[Saved data entries]
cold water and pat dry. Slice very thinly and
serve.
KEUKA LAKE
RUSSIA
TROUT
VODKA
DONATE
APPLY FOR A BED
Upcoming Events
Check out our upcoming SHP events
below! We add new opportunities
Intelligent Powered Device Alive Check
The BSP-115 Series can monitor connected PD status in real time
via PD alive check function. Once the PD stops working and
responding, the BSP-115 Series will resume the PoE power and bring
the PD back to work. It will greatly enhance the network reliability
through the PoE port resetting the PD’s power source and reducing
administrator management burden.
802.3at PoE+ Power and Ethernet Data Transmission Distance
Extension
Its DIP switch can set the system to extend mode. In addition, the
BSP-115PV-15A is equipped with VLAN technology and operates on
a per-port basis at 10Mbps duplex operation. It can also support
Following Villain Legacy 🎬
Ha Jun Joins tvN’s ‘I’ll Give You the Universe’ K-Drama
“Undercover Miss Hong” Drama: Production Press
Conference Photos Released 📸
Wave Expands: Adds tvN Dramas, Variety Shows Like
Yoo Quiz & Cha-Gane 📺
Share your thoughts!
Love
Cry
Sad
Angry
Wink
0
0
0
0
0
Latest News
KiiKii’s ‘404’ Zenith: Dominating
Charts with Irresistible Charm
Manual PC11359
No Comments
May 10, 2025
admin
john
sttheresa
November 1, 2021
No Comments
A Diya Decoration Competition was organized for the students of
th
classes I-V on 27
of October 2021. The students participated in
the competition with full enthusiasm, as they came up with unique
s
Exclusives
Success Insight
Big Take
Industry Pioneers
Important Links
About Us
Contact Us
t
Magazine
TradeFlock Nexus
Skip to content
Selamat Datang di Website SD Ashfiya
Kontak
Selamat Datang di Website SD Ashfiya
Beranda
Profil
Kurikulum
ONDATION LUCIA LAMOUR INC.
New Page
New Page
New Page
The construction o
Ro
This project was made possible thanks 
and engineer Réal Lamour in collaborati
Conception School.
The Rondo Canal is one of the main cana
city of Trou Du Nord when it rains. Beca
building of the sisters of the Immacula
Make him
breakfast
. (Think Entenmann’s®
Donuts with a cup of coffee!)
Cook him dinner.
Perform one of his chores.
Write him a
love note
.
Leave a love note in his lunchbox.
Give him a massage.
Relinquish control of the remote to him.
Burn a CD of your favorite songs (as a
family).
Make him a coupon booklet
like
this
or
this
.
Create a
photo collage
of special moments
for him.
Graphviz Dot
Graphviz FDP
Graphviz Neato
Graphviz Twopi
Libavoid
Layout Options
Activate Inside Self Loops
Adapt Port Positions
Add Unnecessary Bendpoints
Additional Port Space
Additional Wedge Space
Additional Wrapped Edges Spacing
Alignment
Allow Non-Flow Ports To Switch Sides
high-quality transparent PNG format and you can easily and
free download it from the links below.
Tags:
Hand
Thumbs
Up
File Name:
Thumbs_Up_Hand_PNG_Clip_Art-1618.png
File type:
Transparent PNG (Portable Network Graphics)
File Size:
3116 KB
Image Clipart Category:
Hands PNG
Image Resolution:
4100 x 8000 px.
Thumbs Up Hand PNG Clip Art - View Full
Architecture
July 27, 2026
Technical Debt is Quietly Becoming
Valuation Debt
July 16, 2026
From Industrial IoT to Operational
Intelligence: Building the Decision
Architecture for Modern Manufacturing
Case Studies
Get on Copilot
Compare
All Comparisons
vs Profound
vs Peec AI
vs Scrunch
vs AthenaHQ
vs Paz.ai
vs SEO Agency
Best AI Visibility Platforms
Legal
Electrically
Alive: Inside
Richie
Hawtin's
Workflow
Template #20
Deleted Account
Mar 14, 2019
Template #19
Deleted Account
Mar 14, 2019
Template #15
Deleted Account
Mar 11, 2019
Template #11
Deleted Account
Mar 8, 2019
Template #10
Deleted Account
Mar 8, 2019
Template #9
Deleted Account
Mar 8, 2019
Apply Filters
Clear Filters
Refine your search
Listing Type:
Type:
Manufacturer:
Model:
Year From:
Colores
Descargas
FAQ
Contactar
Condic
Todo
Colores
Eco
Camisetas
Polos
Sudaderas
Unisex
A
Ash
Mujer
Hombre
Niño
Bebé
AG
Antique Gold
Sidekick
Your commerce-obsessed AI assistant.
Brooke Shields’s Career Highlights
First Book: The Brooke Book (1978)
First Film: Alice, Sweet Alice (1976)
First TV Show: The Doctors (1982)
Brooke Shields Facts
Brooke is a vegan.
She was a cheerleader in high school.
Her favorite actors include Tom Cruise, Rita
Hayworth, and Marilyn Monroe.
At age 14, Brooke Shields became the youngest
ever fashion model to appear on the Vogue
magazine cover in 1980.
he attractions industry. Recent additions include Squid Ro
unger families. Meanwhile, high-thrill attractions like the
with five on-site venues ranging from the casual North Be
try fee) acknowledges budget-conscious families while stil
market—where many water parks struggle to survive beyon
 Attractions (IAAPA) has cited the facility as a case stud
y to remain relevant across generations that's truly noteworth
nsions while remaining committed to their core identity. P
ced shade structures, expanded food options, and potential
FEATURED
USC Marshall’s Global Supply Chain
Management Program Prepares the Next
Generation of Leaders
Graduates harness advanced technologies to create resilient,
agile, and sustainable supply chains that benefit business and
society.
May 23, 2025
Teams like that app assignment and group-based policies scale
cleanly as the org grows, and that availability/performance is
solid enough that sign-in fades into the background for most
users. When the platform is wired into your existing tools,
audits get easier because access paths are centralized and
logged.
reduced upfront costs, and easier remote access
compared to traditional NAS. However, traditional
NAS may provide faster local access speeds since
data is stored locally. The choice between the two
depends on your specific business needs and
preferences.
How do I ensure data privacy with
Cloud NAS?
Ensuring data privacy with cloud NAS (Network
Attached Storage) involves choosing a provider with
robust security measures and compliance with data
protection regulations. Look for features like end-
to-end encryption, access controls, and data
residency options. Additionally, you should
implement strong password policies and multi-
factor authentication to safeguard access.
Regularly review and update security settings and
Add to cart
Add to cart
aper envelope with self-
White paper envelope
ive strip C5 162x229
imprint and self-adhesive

Assignment: Retype each line above, keeping every character.

Response area:
cold water and pat dry. Slice very thinly and
serve.
KEUKA LAKE
RUSSIA
TROUT
VODKA
DONATE
APPLY FOR A BED
Upcoming Events
Check out our upcoming SHP events
below! We add new opportunities
Intelligent Powered Device Alive Check
The BSP-115 Series can monitor connected PD status in real time
via PD alive check function. Once the PD stops working and
responding, the BSP-115 Series will resume the PoE power and bring
the PD back to work. It will greatly enhance the network reliability
through the PoE port resetting the PD’s power source and reducing
administrator management burden.
802.3at PoE+ Power and Ethernet Data Transmission Distance
Extension
Its DIP switch can set the system to extend mode. In addition, the
BSP-115PV-15A is equipped with VLAN technology and operates on
a per-port basis at 10Mbps duplex operation. It can also support
Following Villain Legacy 🎬
Ha Jun Joins tvN’s ‘I’ll Give You the Universe’ K-Drama
“Undercover Miss Hong” Drama: Production Press
Conference Photos Released 📸
Wave Expands: Adds tvN Dramas, Variety Shows Like
Yoo Quiz & Cha-Gane 📺
Share your thoughts!
Love
Cry
Sad
Angry
Wink
0
0
0
0
0
Latest News
KiiKii’s ‘404’ Zenith: Dominating
Charts with Irresistible Charm
Manual PC11359
No Comments
May 10, 2025
admin
john
sttheresa
November 1, 2021
No Comments
A Diya Decoration Competition was organized for the students of
th
classes I-V on 27
of October 2021. The students participated in
the competition with full enthusiasm, as they came up with unique
s
Exclusives
Success Insight
Big Take
Industry Pioneers
Important Links
About Us
Contact Us
t
Magazine
TradeFlock Nexus
Skip to content
Selamat Datang di Website SD Ashfiya
Kontak
Selamat Datang di Website SD Ashfiya
Beranda
Profil
Kurikulum
ONDATION LUCIA LAMOUR INC.
New Page
New Page
New Page
The construction o
Ro
This project was made possible thanks 
and engineer Réal Lamour in collaborati
Conception School.
The Rondo Canal is one of the main cana
city of Trou Du Nord when it rains. Beca
building of the sisters of the Immacula
Make him
breakfast
. (Think Entenmann’s®
Donuts with a cup of coffee!)
Cook him dinner.
Perform one of his chores.
Write him a
love note
.
Leave a love note in his lunchbox.
Give him a massage.
Relinquish control of the remote to him.
Burn a CD of your favorite songs (as a
family).
Make him a coupon booklet
like
this
or
this
.
Create a
photo collage
of special moments
for him.
Graphviz Dot
Graphviz FDP
Graphviz Neato
Graphviz Twopi
Libavoid
Layout Options
Activate Inside Self Loops
Adapt Port Positions
Add Unnecessary Bendpoints
Additional Port Space
Additional Wedge Space
Additional Wrapped Edges Spacing
Alignment
Allow Non-Flow Ports To Switch Sides
high-quality transparent PNG format and you can easily and
free download it from the links below.
Tags:
Hand
Thumbs
Up
File Name:
Thumbs_Up_Hand_PNG_Clip_Art-1618.png
File type:
Transparent PNG (Portable Network Graphics)
File Size:
3116 KB
Image Clipart Category:
Hands PNG
Image Resolution:
4100 x 8000 px.
Thumbs Up Hand PNG Clip Art - View Full
Architecture
July 27, 2026
Technical Debt is Quietly Becoming
Valuation Debt
July 16, 2026
From Industrial IoT to Operational
Intelligence: Building the Decision
Architecture for Modern Manufacturing
Case Studies
Get on Copilot
Compare
All Comparisons
vs Profound
vs Peec AI
vs Scrunch
vs AthenaHQ
vs Paz.ai
vs SEO Agency
Best AI Visibility Platforms
Legal
Electrically
Alive: Inside
Richie
Hawtin's
Workflow
Template #20
Deleted Account
Mar 14, 2019
Template #19
Deleted Account
Mar 14, 2019
Template #15
Deleted Account
Mar 11, 2019
Template #11
Deleted Account
Mar 8, 2019
Template #10
Deleted Account
Mar 8, 2019
Template #9
Deleted Account
Mar 8, 2019
Apply Filters
Clear Filters
Refine your search
Listing Type:
Type:
Manufacturer:
Model:
Year From:
Colores
Descargas
FAQ
Contactar
Condic
Todo
Colores
Eco
Camisetas
Polos
Sudaderas
Unisex
A
Ash
Mujer
Hombre
Niño
Bebé
AG
Antique Gold
Sidekick
Your commerce-obsessed AI assistant.
Brooke Shields’s Career Highlights
First Book: The Brooke Book (1978)
First Film: Alice, Sweet Alice (1976)
First TV Show: The Doctors (1982)
Brooke Shields Facts
Brooke is a vegan.
She was a cheerleader in high school.
Her favorite actors include Tom Cruise, Rita
Hayworth, and Marilyn Monroe.
At age 14, Brooke Shields became the youngest
ever fashion model to appear on the Vogue
magazine cover in 1980.
he attractions industry. Recent additions include Squid Ro
unger families. Meanwhile, high-thrill attractions like the
with five on-site venues ranging from the casual North Be
try fee) acknowledges budget-conscious families while stil
market—where many water parks struggle to survive beyon
 Attractions (IAAPA) has cited the facility as a case stud
y to remain relevant across generations that's truly noteworth
nsions while remaining committed to their core identity. P
ced shade structures, expanded food options, and potential
FEATURED
USC Marshall’s Global Supply Chain
Management Program Prepares the Next
Generation of Leaders
Graduates harness advanced technologies to create resilient,
agile, and sustainable supply chains that benefit business and
society.
May 23, 2025
Teams like that app assignment and group-based policies scale
cleanly as the org grows, and that availability/performance is
solid enough that sign-in fades into the background for most
users. When the platform is wired into your existing tools,
audits get easier because access paths are centralized and
logged.
reduced upfront costs, and easier remote access
compared to traditional NAS. However, traditional
NAS may provide faster local access speeds since
data is stored locally. The choice between the two
depends on your specific business needs and
preferences.
How do I ensure data privacy with
Cloud NAS?
Ensuring data privacy with cloud NAS (Network
Attached Storage) involves choosing a provider with
robust security measures and compliance with data
protection regulations. Look for features like end-
to-end encryption, access controls, and data
residency options. Additionally, you should
implement strong password policies and multi-
factor authentication to safeguard access.
Regularly review and update security settings and
Add to cart
Add to cart
aper envelope with self-
White paper envelope
ive strip C5 162x229
imprint and self-adhesive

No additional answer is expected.